Word for word, repeat all the entries below, but without the pictures.

--------------------------------------------------

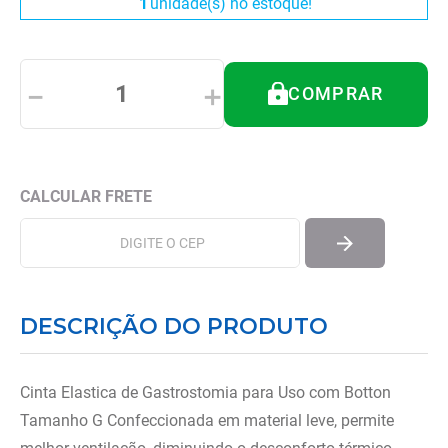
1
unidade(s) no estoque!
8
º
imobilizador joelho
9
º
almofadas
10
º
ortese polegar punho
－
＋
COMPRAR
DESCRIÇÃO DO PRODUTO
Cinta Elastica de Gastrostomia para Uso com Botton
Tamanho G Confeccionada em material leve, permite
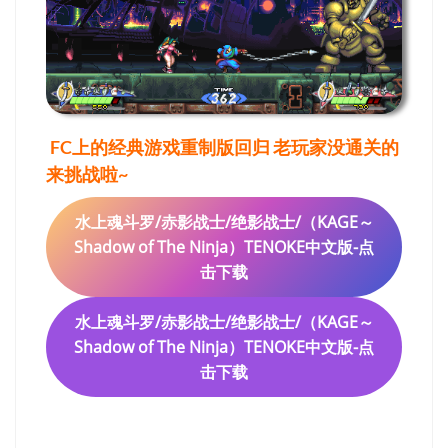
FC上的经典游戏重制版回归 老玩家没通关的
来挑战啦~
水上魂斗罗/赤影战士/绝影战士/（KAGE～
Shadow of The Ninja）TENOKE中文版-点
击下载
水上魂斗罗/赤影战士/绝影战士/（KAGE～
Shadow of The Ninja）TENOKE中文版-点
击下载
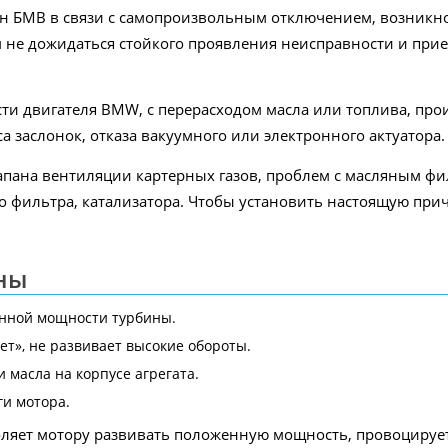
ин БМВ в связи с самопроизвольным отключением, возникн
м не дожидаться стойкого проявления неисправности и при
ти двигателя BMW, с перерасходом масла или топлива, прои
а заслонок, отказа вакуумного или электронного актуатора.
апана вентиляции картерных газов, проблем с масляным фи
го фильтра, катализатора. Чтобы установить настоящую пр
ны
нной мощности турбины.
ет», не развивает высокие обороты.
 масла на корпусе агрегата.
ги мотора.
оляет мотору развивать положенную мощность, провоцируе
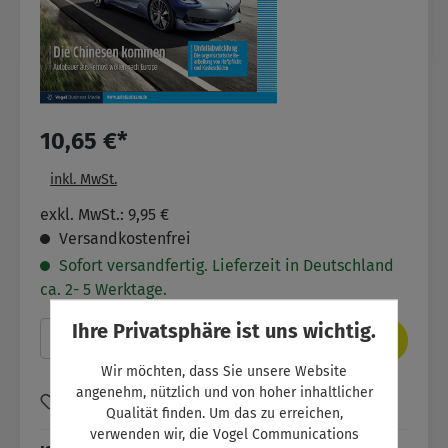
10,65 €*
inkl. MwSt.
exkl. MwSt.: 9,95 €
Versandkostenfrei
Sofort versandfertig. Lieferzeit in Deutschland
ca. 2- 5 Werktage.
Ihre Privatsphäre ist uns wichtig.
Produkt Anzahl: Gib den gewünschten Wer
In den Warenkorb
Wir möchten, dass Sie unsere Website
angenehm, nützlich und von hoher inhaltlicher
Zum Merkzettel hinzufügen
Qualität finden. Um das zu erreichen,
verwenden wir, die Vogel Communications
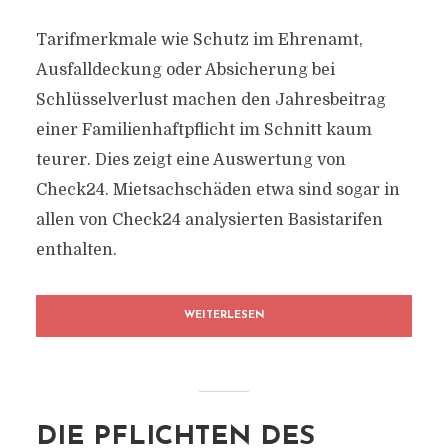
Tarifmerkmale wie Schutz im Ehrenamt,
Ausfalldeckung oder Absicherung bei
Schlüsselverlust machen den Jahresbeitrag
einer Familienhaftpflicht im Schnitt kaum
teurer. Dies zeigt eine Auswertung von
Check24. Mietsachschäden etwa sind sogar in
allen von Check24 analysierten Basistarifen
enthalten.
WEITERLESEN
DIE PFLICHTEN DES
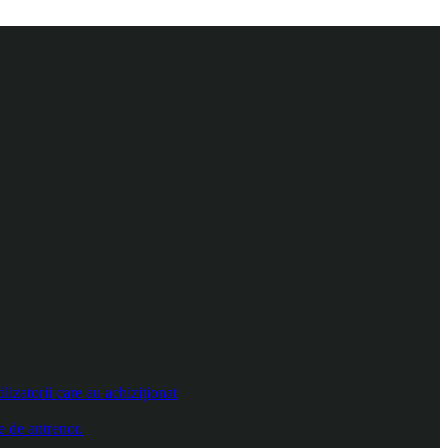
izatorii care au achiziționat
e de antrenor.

--------------------------------------------------

Response box:
1
unidade(s) no estoque!
8
º
imobilizador joelho
9
º
almofadas
10
º
ortese polegar punho
－
＋
COMPRAR
DESCRIÇÃO DO PRODUTO
Cinta Elastica de Gastrostomia para Uso com Botton
Tamanho G Confeccionada em material leve, permite
FC上的经典游戏重制版回归 老玩家没通关的
来挑战啦~
水上魂斗罗/赤影战士/绝影战士/（KAGE～
Shadow of The Ninja）TENOKE中文版-点
击下载
水上魂斗罗/赤影战士/绝影战士/（KAGE～
Shadow of The Ninja）TENOKE中文版-点
击下载
ин БМВ в связи с самопроизвольным отключением, возникн
м не дожидаться стойкого проявления неисправности и при
ти двигателя BMW, с перерасходом масла или топлива, прои
а заслонок, отказа вакуумного или электронного актуатора.
апана вентиляции картерных газов, проблем с масляным фи
го фильтра, катализатора. Чтобы установить настоящую пр
ны
нной мощности турбины.
ет», не развивает высокие обороты.
 масла на корпусе агрегата.
ги мотора.
оляет мотору развивать положенную мощность, провоцируе
10,65 €*
inkl. MwSt.
exkl. MwSt.: 9,95 €
Versandkostenfrei
Sofort versandfertig. Lieferzeit in Deutschland
ca. 2- 5 Werktage.
Ihre Privatsphäre ist uns wichtig.
Produkt Anzahl: Gib den gewünschten Wer
In den Warenkorb
Wir möchten, dass Sie unsere Website
angenehm, nützlich und von hoher inhaltlicher
Zum Merkzettel hinzufügen
Qualität finden. Um das zu erreichen,
verwenden wir, die Vogel Communications
Tarifmerkmale wie Schutz im Ehrenamt,
Ausfalldeckung oder Absicherung bei
Schlüsselverlust machen den Jahresbeitrag
einer Familienhaftpflicht im Schnitt kaum
teurer. Dies zeigt eine Auswertung von
Check24. Mietsachschäden etwa sind sogar in
allen von Check24 analysierten Basistarifen
enthalten.
WEITERLESEN
DIE PFLICHTEN DES
izatorii care au achiziționat
e de antrenor.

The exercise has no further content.